Me gusta rellenar las soledades. Una de las cosas que utilizo para ello es escuchar y observar a las personas. No se trata de chafardeo ni de criticar a nadie; lo hago por pura diversión sana. Como músico, no me resulta nada difícil escuchar varias conversaciones a la vez, de hecho me han enseñado a escuchar muchos instrumentos juntos A veces (no siempre) utilizo estos recursos. Por ejemplo: voy en el autobús, suben dos pedazos de tíos (grandes, gordos y peludos), se sitúan cerca de mi. Primero están en absoluto silencio pero de pronto uno le dice al oído al otro: ¡es que tiene mi disco de Mónica Naranjo!; el otro, muy alterado y ya con voz alta contesta: ¡ ah, eso si que no!. Me tuve que girar para reir con disimulo e imaginar de qué iría la cosa para que el puto disco fuese lo que no se podía consentir.
Barra de un bullicioso bar de noche: nada destacable en principio porque la gente llega empujando y gritando por encima de la música para pedir su copa pero de pronto mi oído capta una conversación (afino mis sensores a tope entre tanto ruido): “No sé tío, es que aquí decís todo lo que sentís y yo no estoy acostumbrada, en Cataluña nadie dice lo que siente”; “entonces ¿te sorprende que sea sincero? ¿no puedes soportar la ternura o te da miedo?”; “no estoy acostumbrada a la ternura”; “entonces es tu puto problema no el suyo”; “además, es andaluz, no habla catalán, mis padres no lo entenderían”; “me da asco lo que dices”. Me giré, él se fue, la chica se quedó quieta y sola.

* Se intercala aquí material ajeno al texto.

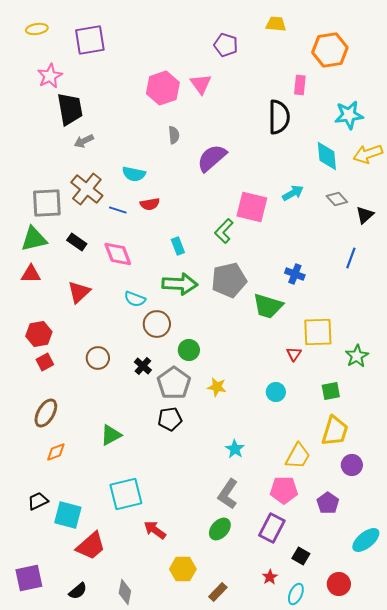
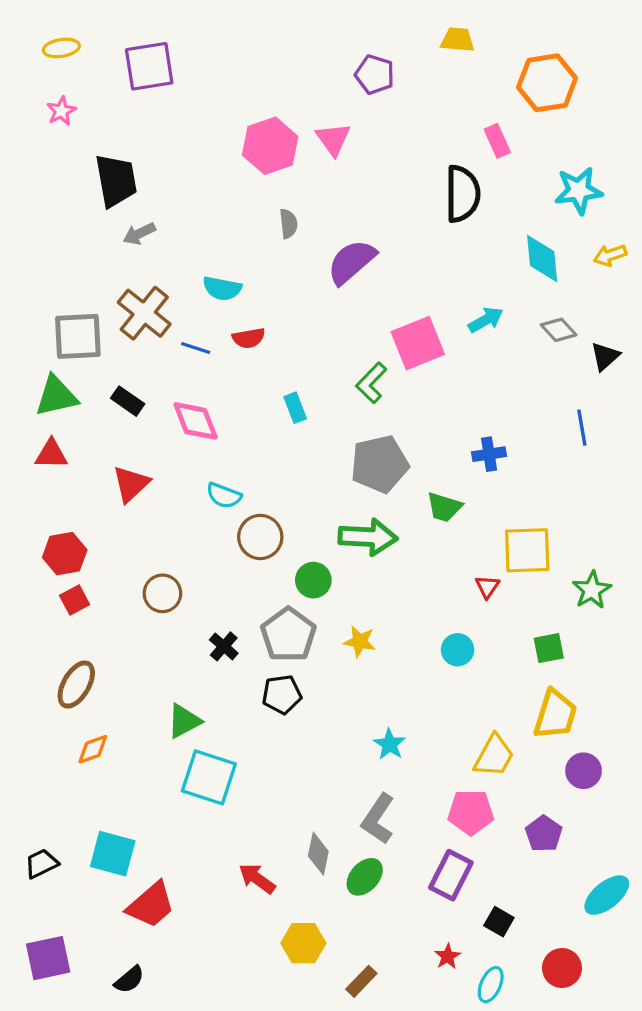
pink star: (50, 76) -> (61, 111), moved, size x0.7
pink rectangle: (300, 85) -> (497, 141), turned -30
yellow arrow: (368, 154) -> (610, 255), size x0.7
pink square: (252, 207) -> (418, 343), turned -36
blue line: (351, 258) -> (582, 428), turned -30
blue cross: (295, 274) -> (489, 454), turned -30
green arrow: (180, 284) -> (368, 537), moved
green trapezoid: (268, 306) -> (444, 507), size x0.7
black cross: (143, 366) -> (224, 646), moved
cyan square: (126, 494) -> (209, 777), moved, turned 32
black trapezoid: (38, 501) -> (41, 864), moved
gray diamond: (125, 592) -> (318, 854), moved

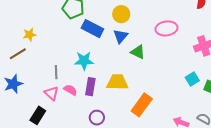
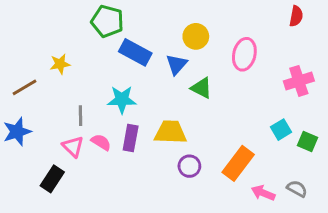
yellow circle: (121, 14) -> (196, 36), moved
pink ellipse: (166, 28) -> (244, 54), turned -70
yellow star: (30, 35) -> (60, 64), moved
orange rectangle: (142, 105) -> (238, 163), moved
purple circle: (97, 118) -> (189, 166), moved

Otras veces, me siento en cualquier parte agradable a ver pasar a la gente, a observarla. Me gusta ver sus gestos, las caras, como se miran con otras gentes cuando se cruzan, como se rascan… y escuchar frases sueltas mientras que pasan delante mía. Con todo ello, me imagino pequeñas historias, pequeños trozos de vidas que seguramente no tienen nada que ver con sus vidas (o quizá sí). Es igual, de alguna manera es una forma de prestarles atención, de salvarlos/nos de esta incomunicación y de esta despersonalización en la que estamos envueltos, una manera de que alguien deje constancia de que están y son algo…
Por todo ello siempre me arrepiento de no llevar un papel pautado donde escribir estas notas que voy captando para luego unirlas en música. Quizá algún día una de esas personas escuche una melodía y se reconozca. Quizá nunca lleve el papel pautado porque en realidad temo escribir mi propia música, mi música del silencio.